Copy each line of the data below with the word "cordoba".

(Beginning of Input)

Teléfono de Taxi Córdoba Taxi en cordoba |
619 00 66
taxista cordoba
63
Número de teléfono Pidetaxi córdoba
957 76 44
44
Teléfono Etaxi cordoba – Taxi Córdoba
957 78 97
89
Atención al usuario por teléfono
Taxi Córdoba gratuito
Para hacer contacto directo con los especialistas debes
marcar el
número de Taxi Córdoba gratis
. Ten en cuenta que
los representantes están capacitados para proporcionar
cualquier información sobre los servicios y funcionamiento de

(End of Input)

**Problem solution**:
Teléfono de Taxi Córdoba Taxi en cordoba |
taxista cordoba
Teléfono Etaxi cordoba – Taxi Córdoba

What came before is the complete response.